Evolution of the HIV-1 Rev Response Element during Natural Infection Reveals Nucleotide Changes That Correlate with Altered Structure and Increased Activity over Time.

机构信息

Basic Research Laboratory, Center for Cancer Research, National Cancer Institute, National Institutes of Health, Frederick, Maryland, USA.

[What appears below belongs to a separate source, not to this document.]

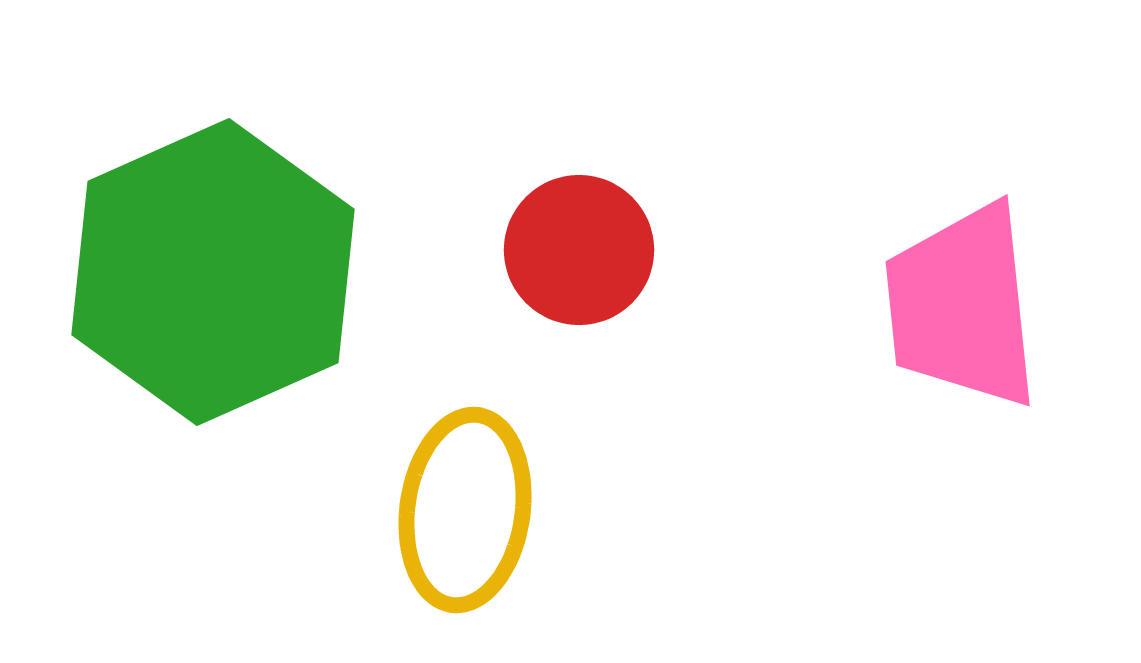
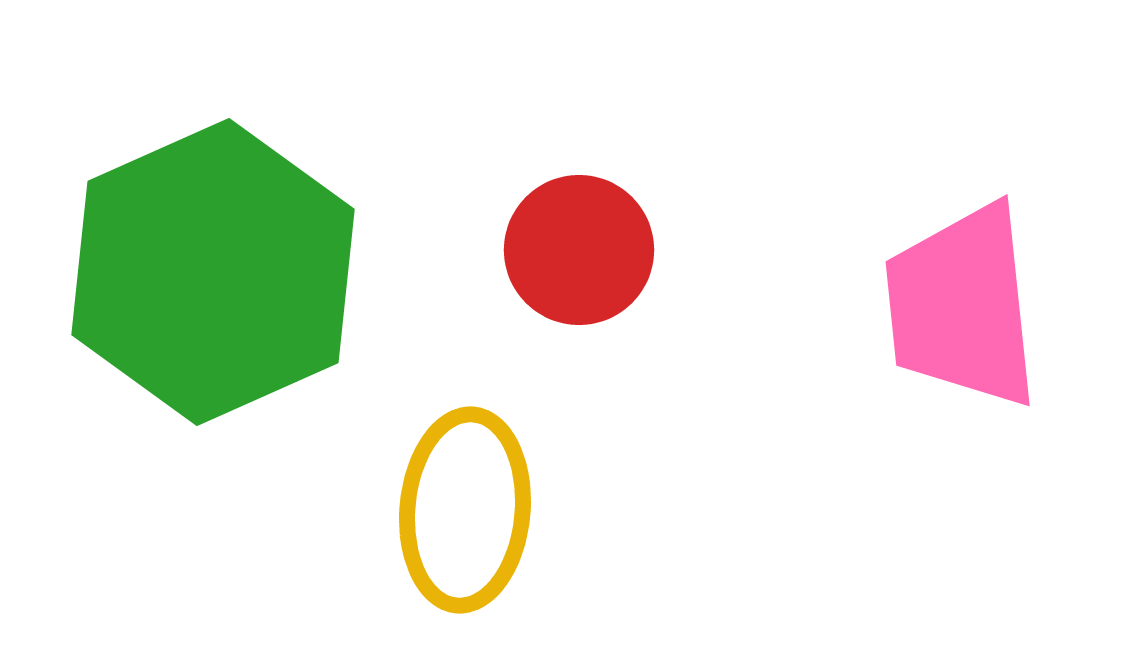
yellow ellipse: rotated 3 degrees counterclockwise
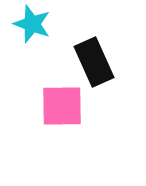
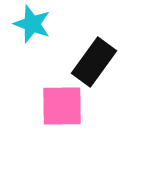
black rectangle: rotated 60 degrees clockwise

Division of Infectious Diseases and International Health, Department of Medicine, University of Virginia, Charlottesville, Virginia, USA.

出版信息

J Virol. 2019 May 15;93(11). doi: 10.1128/JVI.02102-18. Print 2019 Jun 1.

Abstract

The HIV-1 Rev response element (RRE) is a -acting RNA element characterized by multiple stem-loops. Binding and multimerization of the HIV Rev protein on the RRE promote the nucleocytoplasmic export of incompletely spliced mRNAs, an essential step in HIV replication. Most of our understanding of the Rev-RRE regulatory axis comes from studies of lab-adapted HIV clones. However, in human infection, HIV evolves rapidly, and mechanistic studies of naturally occurring Rev and RRE sequences are essential to understanding this system. We previously described the functional activity of two RREs found in circulating viruses in a patient followed during the course of HIV infection. The early RRE was less functionally active than the late RRE, despite differing in sequence by only 4 nucleotides. In this study, we describe the sequence, function, and structural evolution of circulating RREs in this patient using plasma samples collected over 6 years of untreated infection. RRE sequence diversity varied over the course of infection, with evidence of selection pressure that led to sequence convergence as disease progressed being found. An increase in RRE functional activity was observed over time, and a key mutation was identified that correlates with a major conformational change in the RRE and increased functional activity. Additional mutations were found that may have contributed to increased activity as a result of greater Shannon entropy in RRE stem-loop II, which is key to primary Rev binding. HIV-1 replication requires interaction of the viral Rev protein with a -acting regulatory RNA, the Rev response element (RRE), whose sequence changes over time during infection within a single host. In this study, we show that the RRE is subject to selection pressure and that RREs from later time points in infection tend to have higher functional activity. Differences in RRE functional activity are attributable to specific changes in RNA structure. Our results suggest that RRE evolution during infection may be important for HIV pathogenesis and that efforts to develop therapies acting on this viral pathway should take this into account.

摘要

HIV-1 反式激活因子(Rev)反应元件(RRE)是一种具有多个茎环结构的-作用 RNA 元件。HIV Rev 蛋白结合和多聚化在 RRE 上,促进了不完全剪接的 mRNA 的核质输出,这是 HIV 复制的一个关键步骤。我们对 Rev-RRE 调控轴的大部分了解都来自于对实验室适应的 HIV 克隆的研究。然而,在人类感染中,HIV 会迅速进化,对天然存在的 Rev 和 RRE 序列的机制研究对于理解这个系统至关重要。我们之前描述了在一名 HIV 感染者的循环病毒中发现的两个 RRE 的功能活性。尽管早期 RRE 的序列仅相差 4 个核苷酸,但它的功能活性却比晚期 RRE 差。在这项研究中,我们使用未经治疗的感染 6 年期间采集的血浆样本,描述了该患者循环 RRE 的序列、功能和结构进化。感染过程中 RRE 序列多样性发生了变化,发现了选择压力的证据,导致随着疾病的进展序列趋同。随着时间的推移,RRE 的功能活性增加,并且确定了一个关键突变,该突变与 RRE 中主要构象变化和功能活性增加相关。还发现了其他突变,由于 RRE 茎环 II 的 Shannon 熵增加,可能导致功能活性增加,这是 Rev 结合的关键。HIV-1 复制需要病毒 Rev 蛋白与-作用调节 RNA(Rev 反应元件,RRE)相互作用,其序列在单个宿主内的感染过程中随时间而变化。在这项研究中,我们表明 RRE 受到选择压力的影响,并且感染后期时间点的 RRE 往往具有更高的功能活性。RRE 功能活性的差异归因于 RNA 结构的特定变化。我们的研究结果表明,感染过程中 RRE 的进化可能对 HIV 发病机制很重要,并且应该考虑针对该病毒途径的治疗方法。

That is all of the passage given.